Monastery in Staffordshire, England

Tutbury Priory was a Benedictine monastery in Tutbury, Staffordshire, England, founded in 1080 by Henry de Ferrers as a dependency of the abbey of Saint-Pierre-sur-Dives in Normandy and completed in 1089, in memory of King William the Conqueror and his wife Queen Matilda of Flanders, also of Henry de Ferrers' own parents, and in thanksgiving for his own family:
"in honour of holy Mary, the Mother of God ... and for the soul of King William and Queen Mathilda, and for the health of my father and mother, and my wife Berta, and my sons, Engenulph, William and Robert, and my daughters and all my ancestors and friends."

William, Earl of Derby, had the body of his great-grandfather, the founder of Tutbury, translated and buried on the south side of the high altar of the priory church.
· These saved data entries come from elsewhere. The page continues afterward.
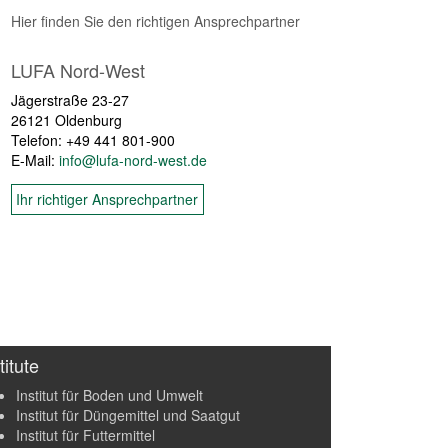
Hier finden Sie den richtigen Ansprechpartner
LUFA Nord-West
Jägerstraße 23-27
26121 Oldenburg
Telefon: +49 441 801-900
E-Mail:
info@lufa-nord-west.de
Ihr richtiger Ansprechpartner
titute
Institut für Boden und Umwelt
Institut für Düngemittel und Saatgut
Institut für Futtermittel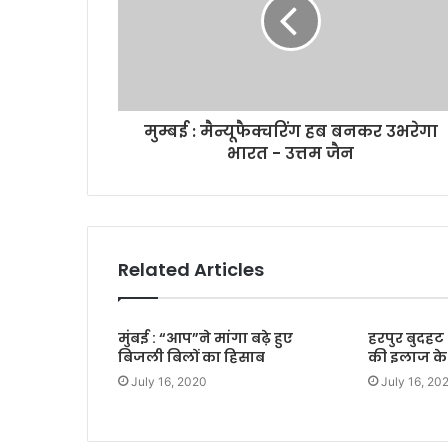
i
l
a
d
d
r
मुम्बई : मैन्यूफैक्चरिंग हब बनकर उभरेगा
e
भारत - उत्तम जैन
s
s
Related Articles
मुंबई : “आप”ने मांगा बढ़े हुए
हरपुर बुदहट 
बिजली बिलों का हिसाब
की इलाज के
July 16, 2020
July 16, 20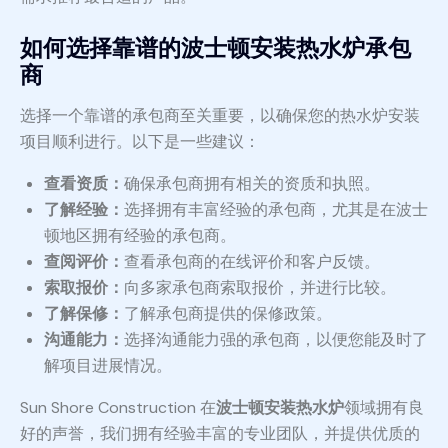
如何选择靠谱的波士顿安装热水炉承包
商
选择一个靠谱的承包商至关重要，以确保您的热水炉安装
项目顺利进行。以下是一些建议：
查看资质：
确保承包商拥有相关的资质和执照。
了解经验：
选择拥有丰富经验的承包商，尤其是在波士
顿地区拥有经验的承包商。
查阅评价：
查看承包商的在线评价和客户反馈。
索取报价：
向多家承包商索取报价，并进行比较。
了解保修：
了解承包商提供的保修政策。
沟通能力：
选择沟通能力强的承包商，以便您能及时了
解项目进展情况。
Sun Shore Construction 在
波士顿安装热水炉
领域拥有良
好的声誉，我们拥有经验丰富的专业团队，并提供优质的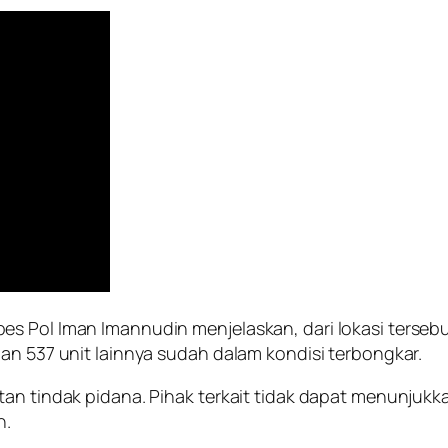
es Pol Iman Imannudin menjelaskan, dari lokasi terseb
an 537 unit lainnya sudah dalam kondisi terbongkar.
an tindak pidana. Pihak terkait tidak dapat menunjukka
n.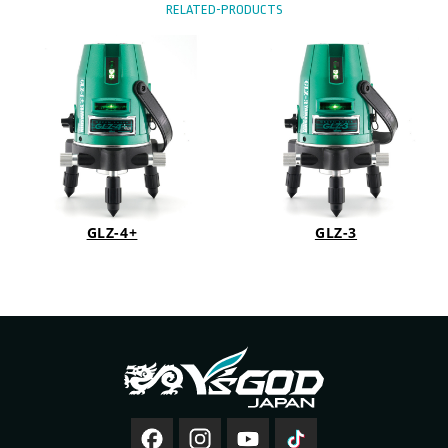
RELATED-PRODUCTS
GLZ-4+
GLZ-3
By an unusual set of administrative errors and procedures Tutbury avoided the confiscation of alien priories in 1414 without undergoing formal denization and continued until 1538, when was dissolved during the Reformation. The prior became vicar of Tutbury, and the western part of the priory church was retained as the parish church, St Mary's Church, Tutbury.

The church has a splendid, much admired Norman doorway and other carvings. Outside there is a very interesting sundial, but the stocks are a reproduction. The graveyard around the church provides reminders of the massive underground explosion at nearby Fauld in 1944, when 68 people died, including Italian prisoners of war.